Le MIDO, le salon de l’optique-lunetterie italien, a fermé ses portes lundi, laissant un sentiment de flottement au niveau de l’offre uniforme et banalisée avec une forte impression de déjà vu. Les collections se suivent et se ressemblent et on peine à trouver des aspérités, des traits de différenciation dans un marché qui frise la thrombose stylistique.
Comme le témoin de cette « crise de création », le MIDO a dévoilé une exposition — The Glasses Hype — mettant en perspectives l’énergie créative de l’industrie de l’optique-lunetterie via des publicités d’hier et d’aujourd’hui. Pour clore cette exposition, les organisateurs ont proposé leur vision d’avenir : une vaste pièce tapissée de miroirs du sol au plafond et quadrillée de néons blancs plongeant le visiteur dans un vide sidérant.
Il est vrai que le secteur vit une mutation profonde et cette vision d’avenir (absence de vision !) est le reflet d’une industrie qui rebat ses propres cartes. Evidemment, tous les lunetiers, tous les fabricants, toutes les marques petites et grandes ne restent pas le crayon en l’air et savent porter un regard en biais pour apporter de la nouveauté. A l’instar des grands groupes spécialisés dans les licences de mode et de luxe qui ont compris, au-delà du branding des lunettes, la nécessité de forcer sur la valeur ajoutée créative pour répondre à la désirabilité et à la différenciation des griffes dont chacune doit défendre un territoire de marque identitaire et identifiable. Ce qui n’a pas toujours été le cas et qui ne l’est pas encore pour toutes…
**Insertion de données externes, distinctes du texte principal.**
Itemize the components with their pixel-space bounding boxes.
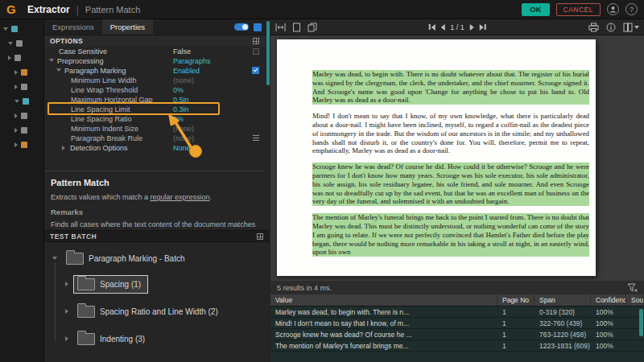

La conjonction créativité distincte, savoir-faire industriel, puissance marketing et respect de la marque est le seul axe qui vaille pour sortir de la banalisation. Avec un point supplémentaire : coller à l’air du temps stylistique. Les lunettes étant un accessoire de mode assumé, elles doivent surfer sur les tendances mais sans s’écarter d’un usage, d’une fonctionnalité : elles se portent sur le nez... Une nécessité vraisemblablement négligée par Kering Eyewear qui a lancé sa première collection intégrée Gucci. Des lunettes attendues et rupturistes par rapport au marché, mais un peu trop (de nombreux opticiens n’ont pas adhéré) : entre des formes banales, des ornements tape-à-l’œil, des logos surdimensionnés et des lignes piochées dans l’esthétique du pire des années 80, cette première collection Gucci gérée en directe par le studio de la marque a raté son entrée.
Un revers qui rappelle que la lunetterie est un métier de spécialiste. Le groupe LVMH qui, à l’instar de Kering entend rapatrier ses licences de lunettes dans son périmètre, a pris le soin de ne pas créer une structure ex nihilo, mais de s’associer avec le groupe italien Marcolin, n°3 du secteur, pour garantir la conjonction créativité distincte, savoir-faire industriel, puissance marketing et respect des marques.